▸ Work instruction:
Return every entry in full, with no alterations.

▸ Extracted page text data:
════════
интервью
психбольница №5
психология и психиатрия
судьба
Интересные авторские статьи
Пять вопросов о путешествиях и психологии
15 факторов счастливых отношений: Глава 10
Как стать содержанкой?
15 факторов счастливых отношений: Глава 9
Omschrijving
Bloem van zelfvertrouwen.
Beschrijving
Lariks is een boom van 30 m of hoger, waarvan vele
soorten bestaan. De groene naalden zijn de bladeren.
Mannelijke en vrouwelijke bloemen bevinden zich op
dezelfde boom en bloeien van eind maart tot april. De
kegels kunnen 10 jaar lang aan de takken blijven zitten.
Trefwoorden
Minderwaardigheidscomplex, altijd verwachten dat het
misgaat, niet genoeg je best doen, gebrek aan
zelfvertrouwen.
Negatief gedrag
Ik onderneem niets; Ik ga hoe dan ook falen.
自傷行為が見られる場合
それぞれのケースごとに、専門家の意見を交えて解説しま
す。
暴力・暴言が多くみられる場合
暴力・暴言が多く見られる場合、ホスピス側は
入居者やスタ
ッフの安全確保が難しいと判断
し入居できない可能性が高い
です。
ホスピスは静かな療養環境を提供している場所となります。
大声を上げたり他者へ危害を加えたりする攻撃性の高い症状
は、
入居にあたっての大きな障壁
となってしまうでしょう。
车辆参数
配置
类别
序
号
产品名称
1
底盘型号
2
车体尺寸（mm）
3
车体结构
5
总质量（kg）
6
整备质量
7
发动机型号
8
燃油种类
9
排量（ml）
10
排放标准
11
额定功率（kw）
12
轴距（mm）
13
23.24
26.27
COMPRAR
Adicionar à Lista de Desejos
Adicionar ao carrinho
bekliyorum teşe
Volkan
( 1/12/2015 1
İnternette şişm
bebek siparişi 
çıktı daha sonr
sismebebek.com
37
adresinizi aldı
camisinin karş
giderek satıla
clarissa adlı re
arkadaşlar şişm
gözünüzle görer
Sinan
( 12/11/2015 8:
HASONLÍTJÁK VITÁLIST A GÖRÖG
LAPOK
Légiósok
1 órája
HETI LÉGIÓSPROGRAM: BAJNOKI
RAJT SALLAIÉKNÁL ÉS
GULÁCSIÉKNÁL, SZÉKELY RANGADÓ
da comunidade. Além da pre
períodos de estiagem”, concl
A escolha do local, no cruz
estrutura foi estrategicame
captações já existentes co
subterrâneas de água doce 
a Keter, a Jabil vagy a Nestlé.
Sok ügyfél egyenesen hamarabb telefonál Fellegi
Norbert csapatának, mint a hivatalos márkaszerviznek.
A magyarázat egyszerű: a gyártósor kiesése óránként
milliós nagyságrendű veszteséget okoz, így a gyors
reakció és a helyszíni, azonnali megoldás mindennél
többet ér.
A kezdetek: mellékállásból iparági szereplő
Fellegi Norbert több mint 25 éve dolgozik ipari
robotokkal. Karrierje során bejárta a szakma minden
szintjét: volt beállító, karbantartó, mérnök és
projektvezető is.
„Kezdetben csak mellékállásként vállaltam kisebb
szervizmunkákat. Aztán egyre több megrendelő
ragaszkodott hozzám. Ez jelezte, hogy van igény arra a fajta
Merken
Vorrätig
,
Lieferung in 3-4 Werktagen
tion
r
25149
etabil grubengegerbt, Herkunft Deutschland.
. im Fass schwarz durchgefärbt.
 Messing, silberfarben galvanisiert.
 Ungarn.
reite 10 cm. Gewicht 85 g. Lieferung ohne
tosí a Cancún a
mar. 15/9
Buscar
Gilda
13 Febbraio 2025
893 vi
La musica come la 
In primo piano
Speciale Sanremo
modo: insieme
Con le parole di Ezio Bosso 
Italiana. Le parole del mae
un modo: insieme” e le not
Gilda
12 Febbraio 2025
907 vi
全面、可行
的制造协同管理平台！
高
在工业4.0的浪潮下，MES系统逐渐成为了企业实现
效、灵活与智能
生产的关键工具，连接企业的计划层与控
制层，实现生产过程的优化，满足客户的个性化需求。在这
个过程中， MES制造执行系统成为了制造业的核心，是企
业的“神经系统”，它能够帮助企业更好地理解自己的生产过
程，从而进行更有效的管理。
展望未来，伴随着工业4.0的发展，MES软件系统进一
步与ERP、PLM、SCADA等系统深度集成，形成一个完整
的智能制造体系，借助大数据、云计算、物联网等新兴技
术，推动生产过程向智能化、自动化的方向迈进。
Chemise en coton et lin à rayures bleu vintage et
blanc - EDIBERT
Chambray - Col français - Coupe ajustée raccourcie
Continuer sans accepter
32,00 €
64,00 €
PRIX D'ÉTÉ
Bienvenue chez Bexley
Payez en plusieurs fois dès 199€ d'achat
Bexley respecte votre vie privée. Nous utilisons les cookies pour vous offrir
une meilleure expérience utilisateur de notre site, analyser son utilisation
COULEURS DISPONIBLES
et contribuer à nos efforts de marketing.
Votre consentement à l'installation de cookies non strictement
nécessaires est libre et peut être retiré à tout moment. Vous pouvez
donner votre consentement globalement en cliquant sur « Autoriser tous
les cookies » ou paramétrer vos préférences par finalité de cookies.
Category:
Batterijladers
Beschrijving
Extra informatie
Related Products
════════
▸ Result:
интервью
психбольница №5
психология и психиатрия
судьба
Интересные авторские статьи
Пять вопросов о путешествиях и психологии
15 факторов счастливых отношений: Глава 10
Как стать содержанкой?
15 факторов счастливых отношений: Глава 9
Omschrijving
Bloem van zelfvertrouwen.
Beschrijving
Lariks is een boom van 30 m of hoger, waarvan vele
soorten bestaan. De groene naalden zijn de bladeren.
Mannelijke en vrouwelijke bloemen bevinden zich op
dezelfde boom en bloeien van eind maart tot april. De
kegels kunnen 10 jaar lang aan de takken blijven zitten.
Trefwoorden
Minderwaardigheidscomplex, altijd verwachten dat het
misgaat, niet genoeg je best doen, gebrek aan
zelfvertrouwen.
Negatief gedrag
Ik onderneem niets; Ik ga hoe dan ook falen.
自傷行為が見られる場合
それぞれのケースごとに、専門家の意見を交えて解説しま
す。
暴力・暴言が多くみられる場合
暴力・暴言が多く見られる場合、ホスピス側は
入居者やスタ
ッフの安全確保が難しいと判断
し入居できない可能性が高い
です。
ホスピスは静かな療養環境を提供している場所となります。
大声を上げたり他者へ危害を加えたりする攻撃性の高い症状
は、
入居にあたっての大きな障壁
となってしまうでしょう。
车辆参数
配置
类别
序
号
产品名称
1
底盘型号
2
车体尺寸（mm）
3
车体结构
5
总质量（kg）
6
整备质量
7
发动机型号
8
燃油种类
9
排量（ml）
10
排放标准
11
额定功率（kw）
12
轴距（mm）
13
23.24
26.27
COMPRAR
Adicionar à Lista de Desejos
Adicionar ao carrinho
bekliyorum teşe
Volkan
( 1/12/2015 1
İnternette şişm
bebek siparişi 
çıktı daha sonr
sismebebek.com
37
adresinizi aldı
camisinin karş
giderek satıla
clarissa adlı re
arkadaşlar şişm
gözünüzle görer
Sinan
( 12/11/2015 8:
HASONLÍTJÁK VITÁLIST A GÖRÖG
LAPOK
Légiósok
1 órája
HETI LÉGIÓSPROGRAM: BAJNOKI
RAJT SALLAIÉKNÁL ÉS
GULÁCSIÉKNÁL, SZÉKELY RANGADÓ
da comunidade. Além da pre
períodos de estiagem”, concl
A escolha do local, no cruz
estrutura foi estrategicame
captações já existentes co
subterrâneas de água doce 
a Keter, a Jabil vagy a Nestlé.
Sok ügyfél egyenesen hamarabb telefonál Fellegi
Norbert csapatának, mint a hivatalos márkaszerviznek.
A magyarázat egyszerű: a gyártósor kiesése óránként
milliós nagyságrendű veszteséget okoz, így a gyors
reakció és a helyszíni, azonnali megoldás mindennél
többet ér.
A kezdetek: mellékállásból iparági szereplő
Fellegi Norbert több mint 25 éve dolgozik ipari
robotokkal. Karrierje során bejárta a szakma minden
szintjét: volt beállító, karbantartó, mérnök és
projektvezető is.
„Kezdetben csak mellékállásként vállaltam kisebb
szervizmunkákat. Aztán egyre több megrendelő
ragaszkodott hozzám. Ez jelezte, hogy van igény arra a fajta
Merken
Vorrätig
,
Lieferung in 3-4 Werktagen
tion
r
25149
etabil grubengegerbt, Herkunft Deutschland.
. im Fass schwarz durchgefärbt.
 Messing, silberfarben galvanisiert.
 Ungarn.
reite 10 cm. Gewicht 85 g. Lieferung ohne
tosí a Cancún a
mar. 15/9
Buscar
Gilda
13 Febbraio 2025
893 vi
La musica come la 
In primo piano
Speciale Sanremo
modo: insieme
Con le parole di Ezio Bosso 
Italiana. Le parole del mae
un modo: insieme” e le not
Gilda
12 Febbraio 2025
907 vi
全面、可行
的制造协同管理平台！
高
在工业4.0的浪潮下，MES系统逐渐成为了企业实现
效、灵活与智能
生产的关键工具，连接企业的计划层与控
制层，实现生产过程的优化，满足客户的个性化需求。在这
个过程中， MES制造执行系统成为了制造业的核心，是企
业的“神经系统”，它能够帮助企业更好地理解自己的生产过
程，从而进行更有效的管理。
展望未来，伴随着工业4.0的发展，MES软件系统进一
步与ERP、PLM、SCADA等系统深度集成，形成一个完整
的智能制造体系，借助大数据、云计算、物联网等新兴技
术，推动生产过程向智能化、自动化的方向迈进。
Chemise en coton et lin à rayures bleu vintage et
blanc - EDIBERT
Chambray - Col français - Coupe ajustée raccourcie
Continuer sans accepter
32,00 €
64,00 €
PRIX D'ÉTÉ
Bienvenue chez Bexley
Payez en plusieurs fois dès 199€ d'achat
Bexley respecte votre vie privée. Nous utilisons les cookies pour vous offrir
une meilleure expérience utilisateur de notre site, analyser son utilisation
COULEURS DISPONIBLES
et contribuer à nos efforts de marketing.
Votre consentement à l'installation de cookies non strictement
nécessaires est libre et peut être retiré à tout moment. Vous pouvez
donner votre consentement globalement en cliquant sur « Autoriser tous
les cookies » ou paramétrer vos préférences par finalité de cookies.
Category:
Batterijladers
Beschrijving
Extra informatie
Related Products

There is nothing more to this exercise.